90 days retention is only 2,160 hours. Even at 999 GB/hr that is only ~2160 TB of storage. So, if we stretch the definition of “multiple gigabytes”, is maybe $100k in storage which is around 3-6 developer-months. If we use a more reasonable definition like 10 GB/hr, then that is 20 TB, so maybe $1k in storage which is around 1 developer-day.
A few years ago I joined a company aggressively trying to reduce their AWS costs. My jaw got the floor when I realized they were spending over a million a month in AWS fees. I couldn't understand how they got there with what they were actually doing. I feel like this comment perfectly demonstrates how that happens.
AWS also purposefully makes it easy to shoot yourself in the foot. Case in point that we were burned on recently:
- set up some service that talks to a s3 bucket
- set up that bucket in the same region/datacenter
- send a decent but not insane amount of traffic through there (several hundred Gb per day)
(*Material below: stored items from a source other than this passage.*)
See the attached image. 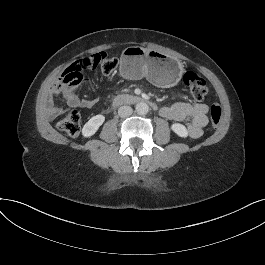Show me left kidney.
<instances>
[{"mask_svg":"<svg viewBox=\"0 0 265 265\" xmlns=\"http://www.w3.org/2000/svg\"><path fill=\"white\" fill-rule=\"evenodd\" d=\"M171 129L180 137H187L188 136V131L186 127L180 123H174L171 126Z\"/></svg>","mask_w":265,"mask_h":265,"instance_id":"1","label":"left kidney"}]
</instances>
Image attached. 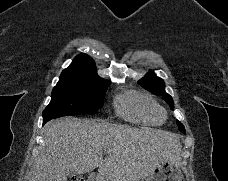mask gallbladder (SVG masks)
I'll return each instance as SVG.
<instances>
[{"mask_svg": "<svg viewBox=\"0 0 228 181\" xmlns=\"http://www.w3.org/2000/svg\"><path fill=\"white\" fill-rule=\"evenodd\" d=\"M73 171H70V173H68V175H72Z\"/></svg>", "mask_w": 228, "mask_h": 181, "instance_id": "1", "label": "gallbladder"}]
</instances>
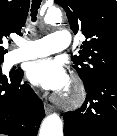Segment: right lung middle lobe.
Here are the masks:
<instances>
[{
	"label": "right lung middle lobe",
	"mask_w": 117,
	"mask_h": 136,
	"mask_svg": "<svg viewBox=\"0 0 117 136\" xmlns=\"http://www.w3.org/2000/svg\"><path fill=\"white\" fill-rule=\"evenodd\" d=\"M4 59H0V65L1 63L3 62ZM2 75V71H1V68H0V76Z\"/></svg>",
	"instance_id": "right-lung-middle-lobe-1"
}]
</instances>
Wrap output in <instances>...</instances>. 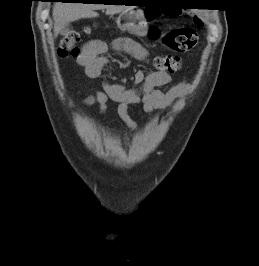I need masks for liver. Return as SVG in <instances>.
I'll use <instances>...</instances> for the list:
<instances>
[{"label":"liver","instance_id":"obj_1","mask_svg":"<svg viewBox=\"0 0 259 266\" xmlns=\"http://www.w3.org/2000/svg\"><path fill=\"white\" fill-rule=\"evenodd\" d=\"M104 8L103 4L56 3L53 7L54 35L57 36L69 23L83 18H94L96 10ZM129 7L107 5V14L129 10Z\"/></svg>","mask_w":259,"mask_h":266}]
</instances>
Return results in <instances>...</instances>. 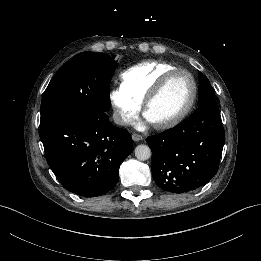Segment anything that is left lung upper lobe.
Here are the masks:
<instances>
[{"mask_svg":"<svg viewBox=\"0 0 261 261\" xmlns=\"http://www.w3.org/2000/svg\"><path fill=\"white\" fill-rule=\"evenodd\" d=\"M200 85H199V107L215 102V92L212 89L209 80L203 73H199Z\"/></svg>","mask_w":261,"mask_h":261,"instance_id":"1","label":"left lung upper lobe"}]
</instances>
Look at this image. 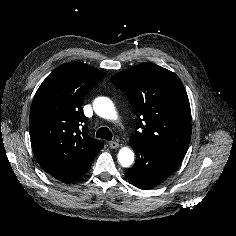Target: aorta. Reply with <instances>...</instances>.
<instances>
[{
	"mask_svg": "<svg viewBox=\"0 0 236 236\" xmlns=\"http://www.w3.org/2000/svg\"><path fill=\"white\" fill-rule=\"evenodd\" d=\"M93 108L96 114L104 119L115 120L117 118L114 104L108 98L95 101ZM118 161L123 167L130 166L134 161L133 151L128 147L121 148L118 153Z\"/></svg>",
	"mask_w": 236,
	"mask_h": 236,
	"instance_id": "obj_1",
	"label": "aorta"
}]
</instances>
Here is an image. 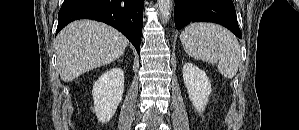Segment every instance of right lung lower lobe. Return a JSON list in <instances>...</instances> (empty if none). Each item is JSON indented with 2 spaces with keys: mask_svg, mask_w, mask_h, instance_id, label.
<instances>
[{
  "mask_svg": "<svg viewBox=\"0 0 299 130\" xmlns=\"http://www.w3.org/2000/svg\"><path fill=\"white\" fill-rule=\"evenodd\" d=\"M144 0H64L56 34L68 23L92 19L122 32L140 54Z\"/></svg>",
  "mask_w": 299,
  "mask_h": 130,
  "instance_id": "obj_1",
  "label": "right lung lower lobe"
}]
</instances>
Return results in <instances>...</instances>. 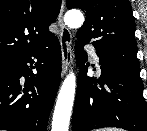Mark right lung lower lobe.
<instances>
[{"label": "right lung lower lobe", "mask_w": 147, "mask_h": 131, "mask_svg": "<svg viewBox=\"0 0 147 131\" xmlns=\"http://www.w3.org/2000/svg\"><path fill=\"white\" fill-rule=\"evenodd\" d=\"M32 57L37 59L35 67ZM60 73L61 48L56 37L43 47L1 63L0 130L46 131Z\"/></svg>", "instance_id": "right-lung-lower-lobe-1"}]
</instances>
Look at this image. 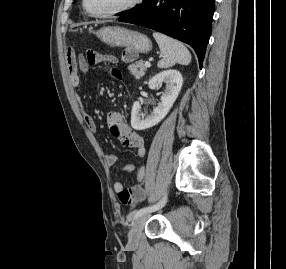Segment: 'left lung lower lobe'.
I'll list each match as a JSON object with an SVG mask.
<instances>
[{"label":"left lung lower lobe","mask_w":286,"mask_h":269,"mask_svg":"<svg viewBox=\"0 0 286 269\" xmlns=\"http://www.w3.org/2000/svg\"><path fill=\"white\" fill-rule=\"evenodd\" d=\"M215 0H149L143 7L119 18L162 32L189 44L200 68L212 29Z\"/></svg>","instance_id":"left-lung-lower-lobe-1"}]
</instances>
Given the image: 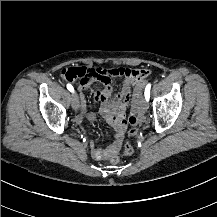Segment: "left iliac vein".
I'll return each mask as SVG.
<instances>
[{
	"instance_id": "obj_1",
	"label": "left iliac vein",
	"mask_w": 217,
	"mask_h": 217,
	"mask_svg": "<svg viewBox=\"0 0 217 217\" xmlns=\"http://www.w3.org/2000/svg\"><path fill=\"white\" fill-rule=\"evenodd\" d=\"M140 105H141V108L144 111H147V109H148V102H147V100L145 98H141Z\"/></svg>"
}]
</instances>
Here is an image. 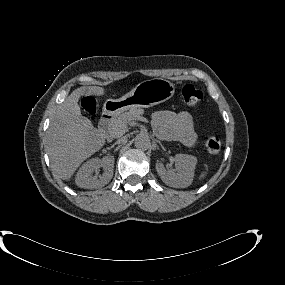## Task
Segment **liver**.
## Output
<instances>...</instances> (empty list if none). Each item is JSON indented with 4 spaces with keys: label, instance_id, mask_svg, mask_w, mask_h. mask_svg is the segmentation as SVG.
<instances>
[{
    "label": "liver",
    "instance_id": "obj_1",
    "mask_svg": "<svg viewBox=\"0 0 285 285\" xmlns=\"http://www.w3.org/2000/svg\"><path fill=\"white\" fill-rule=\"evenodd\" d=\"M84 94L102 96L105 90L99 86L74 90L58 107L47 131L46 150L51 167L66 181L84 160L105 144L104 136L81 114L78 101Z\"/></svg>",
    "mask_w": 285,
    "mask_h": 285
}]
</instances>
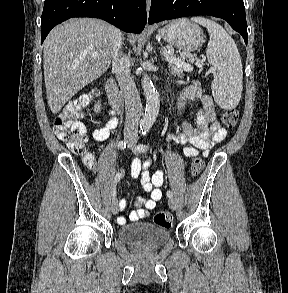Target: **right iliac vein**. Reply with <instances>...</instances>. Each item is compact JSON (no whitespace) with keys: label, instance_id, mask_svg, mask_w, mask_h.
Returning a JSON list of instances; mask_svg holds the SVG:
<instances>
[{"label":"right iliac vein","instance_id":"1","mask_svg":"<svg viewBox=\"0 0 288 293\" xmlns=\"http://www.w3.org/2000/svg\"><path fill=\"white\" fill-rule=\"evenodd\" d=\"M126 142H127V144H128V147H132L133 146V143H132V141L130 140V139H126ZM111 211H112V213L114 214V215H116L117 213H118V211H119V205H118V201L116 200V199H114L113 201H112V205H111Z\"/></svg>","mask_w":288,"mask_h":293}]
</instances>
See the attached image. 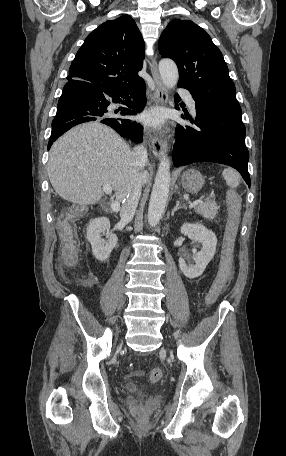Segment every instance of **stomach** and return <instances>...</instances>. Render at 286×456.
<instances>
[{"label":"stomach","mask_w":286,"mask_h":456,"mask_svg":"<svg viewBox=\"0 0 286 456\" xmlns=\"http://www.w3.org/2000/svg\"><path fill=\"white\" fill-rule=\"evenodd\" d=\"M182 187L189 193H198L204 185V178L195 169L185 171L181 176Z\"/></svg>","instance_id":"stomach-1"}]
</instances>
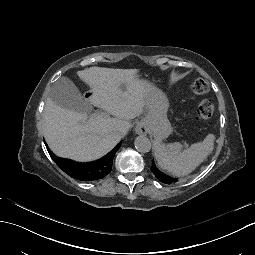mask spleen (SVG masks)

- assume that you won’t get billed any data transfer fees since you’re talking to a bucket in the same data center
- receive massive bill under “EC2-Other” line item for NAT data transfer fees
- realize that AWS routes all traffic through NAT gateway by default even though it’s just turning around and going back into the data center it came from and billing exorbitant fees for that
- come to the conclusion that this is obviously a racket designed to extract money from unsuspecting people because there is almost no situation where you would want to do that by default and discover that hundreds to thousands of other people have been screwed in the exact same way for years (and there is a documented trail of it[1])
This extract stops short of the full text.